Rencanaku, malam-malam aku akan ‘merayap’ ke Jatinegara, ke emper tempat mangkal para tukang pijat buta untuk mencari tukang pijat buta langgananku.

Dulu, begitu si tukang pijat langgananku memegang betisku, ia langsung kenal, “Pak Wartawan, lama tak muncul,”. Oh, matanya ada di jari.

Dalam pengembaraanku sebagai wartawan dan seniman di benua maritim ini, isi kantong terbatas, hotelku adalah tikar tukang pijat buta di terminal-terminal bus.
Bangun pagi segarnya luar biasa karena ayunan tangan dan jari si tukang pijat buta.

Langkah di ayun ke kamar mandi terminal, kemudian melanjutkan pengembaraan ke terminal lain, ke tikar tukang pijat yang lain untuk menikmati pijatan ajaib si tukang pijat buta. Hal yang mengharukan aku adalah bahwa si tukang pijat buta bahkan dapat menciptakan pekerjaan bagi orang lain.

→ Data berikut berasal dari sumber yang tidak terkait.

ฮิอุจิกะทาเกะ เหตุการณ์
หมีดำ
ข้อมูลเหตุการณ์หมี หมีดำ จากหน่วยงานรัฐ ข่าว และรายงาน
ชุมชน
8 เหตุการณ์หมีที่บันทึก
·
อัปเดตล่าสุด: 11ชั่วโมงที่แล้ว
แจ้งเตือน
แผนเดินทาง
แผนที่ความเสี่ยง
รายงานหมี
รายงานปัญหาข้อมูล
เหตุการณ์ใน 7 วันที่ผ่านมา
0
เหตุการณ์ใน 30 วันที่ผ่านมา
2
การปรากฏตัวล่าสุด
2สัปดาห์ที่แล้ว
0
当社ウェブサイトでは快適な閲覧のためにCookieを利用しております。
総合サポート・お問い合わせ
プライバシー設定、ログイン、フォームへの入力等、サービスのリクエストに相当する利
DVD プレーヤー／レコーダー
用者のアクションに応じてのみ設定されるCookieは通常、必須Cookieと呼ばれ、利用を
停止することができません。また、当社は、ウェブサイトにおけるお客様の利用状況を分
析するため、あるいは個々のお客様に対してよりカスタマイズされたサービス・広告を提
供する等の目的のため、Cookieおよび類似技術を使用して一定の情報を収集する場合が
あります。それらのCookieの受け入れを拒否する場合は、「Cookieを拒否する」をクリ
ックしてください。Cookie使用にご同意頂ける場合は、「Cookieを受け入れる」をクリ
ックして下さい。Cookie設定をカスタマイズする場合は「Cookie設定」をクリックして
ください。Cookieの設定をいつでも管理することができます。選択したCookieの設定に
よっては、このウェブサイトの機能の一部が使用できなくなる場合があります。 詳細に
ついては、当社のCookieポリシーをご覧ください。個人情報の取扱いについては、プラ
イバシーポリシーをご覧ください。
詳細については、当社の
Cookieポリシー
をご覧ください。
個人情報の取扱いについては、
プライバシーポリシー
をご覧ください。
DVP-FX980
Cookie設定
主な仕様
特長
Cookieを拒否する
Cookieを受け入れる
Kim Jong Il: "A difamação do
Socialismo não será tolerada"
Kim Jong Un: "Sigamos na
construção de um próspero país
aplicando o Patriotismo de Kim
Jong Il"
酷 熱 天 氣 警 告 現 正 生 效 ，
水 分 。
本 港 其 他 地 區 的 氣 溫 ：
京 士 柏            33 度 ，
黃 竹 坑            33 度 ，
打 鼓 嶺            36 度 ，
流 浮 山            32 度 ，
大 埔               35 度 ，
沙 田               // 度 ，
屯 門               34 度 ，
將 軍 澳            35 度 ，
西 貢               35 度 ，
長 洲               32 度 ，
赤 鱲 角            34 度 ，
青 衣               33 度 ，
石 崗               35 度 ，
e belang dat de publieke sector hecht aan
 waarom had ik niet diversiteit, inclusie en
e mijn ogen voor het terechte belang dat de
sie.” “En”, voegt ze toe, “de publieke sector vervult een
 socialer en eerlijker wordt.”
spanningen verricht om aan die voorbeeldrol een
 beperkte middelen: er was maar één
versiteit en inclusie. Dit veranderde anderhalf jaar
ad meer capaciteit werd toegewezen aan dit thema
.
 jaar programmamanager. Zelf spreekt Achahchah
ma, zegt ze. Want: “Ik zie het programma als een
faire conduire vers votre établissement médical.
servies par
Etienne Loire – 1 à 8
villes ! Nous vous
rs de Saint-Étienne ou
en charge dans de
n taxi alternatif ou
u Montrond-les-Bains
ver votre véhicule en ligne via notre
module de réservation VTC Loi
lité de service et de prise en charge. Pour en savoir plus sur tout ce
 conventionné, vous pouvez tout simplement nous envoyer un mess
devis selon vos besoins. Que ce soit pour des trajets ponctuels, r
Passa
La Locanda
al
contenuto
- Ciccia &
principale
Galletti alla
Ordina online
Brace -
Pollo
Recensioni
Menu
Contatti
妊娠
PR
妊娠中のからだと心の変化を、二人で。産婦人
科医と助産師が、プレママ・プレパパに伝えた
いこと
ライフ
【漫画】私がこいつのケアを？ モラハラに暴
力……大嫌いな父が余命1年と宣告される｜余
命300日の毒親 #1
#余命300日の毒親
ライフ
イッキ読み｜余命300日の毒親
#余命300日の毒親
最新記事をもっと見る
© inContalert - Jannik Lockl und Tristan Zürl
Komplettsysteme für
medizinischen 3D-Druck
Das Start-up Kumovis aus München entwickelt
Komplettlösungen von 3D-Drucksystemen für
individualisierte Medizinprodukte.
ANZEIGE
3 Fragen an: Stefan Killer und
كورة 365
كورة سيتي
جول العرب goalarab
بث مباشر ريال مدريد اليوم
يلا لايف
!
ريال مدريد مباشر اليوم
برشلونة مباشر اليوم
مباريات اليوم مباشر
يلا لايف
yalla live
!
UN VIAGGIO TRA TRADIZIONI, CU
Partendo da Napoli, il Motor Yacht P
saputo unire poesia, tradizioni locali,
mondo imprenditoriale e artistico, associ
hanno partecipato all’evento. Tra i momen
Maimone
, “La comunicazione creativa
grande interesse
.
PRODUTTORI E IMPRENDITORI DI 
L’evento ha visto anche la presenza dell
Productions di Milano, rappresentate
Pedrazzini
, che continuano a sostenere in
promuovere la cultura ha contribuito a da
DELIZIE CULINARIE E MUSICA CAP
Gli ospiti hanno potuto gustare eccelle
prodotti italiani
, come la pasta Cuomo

Ceritanya, pada suatu malam, ketika tubuhku yang pegal linu kuserahkan pada si buta, ia bertanya, “Mau pakai bantal?”
“Mau!”

Ternyata, bantal itu adalah paha seorang wanita gemuk, janda berganda beranak lima. Kepalaku berfilsafat; ini adalah semacam moral rebel orang kecil. Akan tetapi hidungku tersengat bau terasi, dan aku merasa itu bau dari kaki perempuan yang pahanya dijadikan bantal.

Aku memang optimis. Seandainya tak ada yang membiayai operasi katarakku sehingga aku buta total seperti kakak perempuanku, maka aku masih bisa cari makan sebagai tukang pijat buta. Mataku ada di jari, kaki dan tongkat.

Sekarang aku lebih optimis lagi setelah memproleh kemurahan hati dokter-dokter, perawat di klinik mata tersebut. Aku bisa mengetik lagi, seandainya satu mataku buta, maka ada satu mata yang masih bisa berfungsi. Dulu, kalau buta yang satu, seterusnya aku tak bisa melihat lagi.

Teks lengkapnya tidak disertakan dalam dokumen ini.